Algemeenheid
Partiële tromboplastinetijd (PTT) en geactiveerde partiële tromboplastinetijd (aPTT) zijn laboratoriumtests uitgevoerd op een plasmamonster; beide evalueren de werkzaamheid van de intrinsieke route en de gemeenschappelijke route van coagulatie.
In aanwezigheid van een plasmamonster, oncoaguleerbaar gemaakt met natriumcitraat, wordt de partiële tromboplastinetijd (PTT - Partial Thromboplastin Time) gedefinieerd als de tijd tussen de toevoeging van calcium en partiële tromboplastine en de vorming van het fibrinestolsel aan de "binnenzijde". van hetzelfde.
Het adjectief "gedeeltelijk" verwijst naar het feit dat het monster wordt toegevoegd met fosfolipiden die zijn geïsoleerd uit de eiwitmoleculen die normaal aanwezig zijn in weefseltromboplastine (glycoproteïne ook bekend als coagulatiefactor III of weefselfactor), wat het mogelijk maakt om de intrinsieke route van coagulatie te bestuderen.

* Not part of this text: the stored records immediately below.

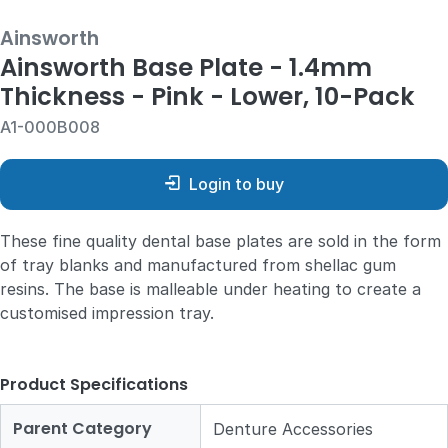
Ainsworth
Ainsworth Base Plate - 1.4mm
Thickness - Pink - Lower, 10-Pack
A1-000B008
Login to buy
These fine quality dental base plates are sold in the form
of tray blanks and manufactured from shellac gum
resins. The base is malleable under heating to create a
customised impression tray.
Product Specifications
Parent Category
Denture Accessories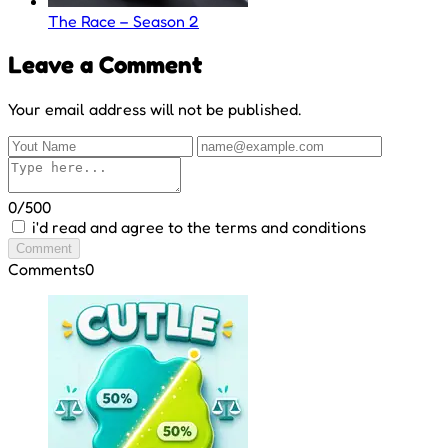
The Race – Season 2
Leave a Comment
Your email address will not be published.
0/500
i'd read and agree to the terms and conditions
Comment
Comments
0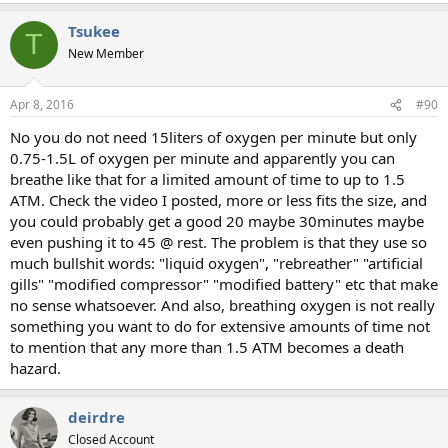
Tsukee
T
New Member
Apr 8, 2016
#90
No you do not need 15liters of oxygen per minute but only
0.75-1.5L of oxygen per minute and apparently you can
breathe like that for a limited amount of time to up to 1.5
ATM. Check the video I posted, more or less fits the size, and
you could probably get a good 20 maybe 30minutes maybe
even pushing it to 45 @ rest. The problem is that they use so
much bullshit words: "liquid oxygen", "rebreather" "artificial
gills" "modified compressor" "modified battery" etc that make
no sense whatsoever. And also, breathing oxygen is not really
something you want to do for extensive amounts of time not
to mention that any more than 1.5 ATM becomes a death
hazard.
deirdre
Closed Account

Het adjectief "geactiveerd" verwijst naar de toevoeging in het plasmamonster van activatoren - zoals kaolien, celite, ellaginezuur of inosine - die de maximale activering van factor XII bepalen. Hieruit volgt dat de gemeten tijden in de aPTT korter zijn dan die van de PTT.
Wat is dit
De evaluatie van de partiële trombopastinetijd (PTT) bepaalt de activiteit van de factoren die tot de intrinsieke stollingsroute behoren, in vergelijking met de normale.
Deze test wordt gebruikt als hulpmiddel bij het beoordelen van het vermogen van een persoon om op de juiste manier bloedstolsels te vormen.
De PTT is indicatief voor de hoeveelheid en functie van bepaalde eiwitten, stollingsfactoren genaamd, die een belangrijke rol spelen bij de vorming van bloedstolsels in het geval van een bloedvatletsel.
Als deze parameter erg hoog is, heeft de patiënt een verhoogd risico op spontane bloedingen.
Omdat het wordt gemeten
Gedeeltelijke tromboplastinetijd (PTT) en geactiveerde partiële tromboplastinetijd (aPTT) tests meten het aantal seconden dat nodig is om een stolsel in het bloed van een persoon te vormen na toevoeging van een bepaalde stof (reagens). Deze tests worden voornamelijk gebruikt om de onverklaarbare oorzaken van overmatig bloeden of ongepaste stolling te begrijpen.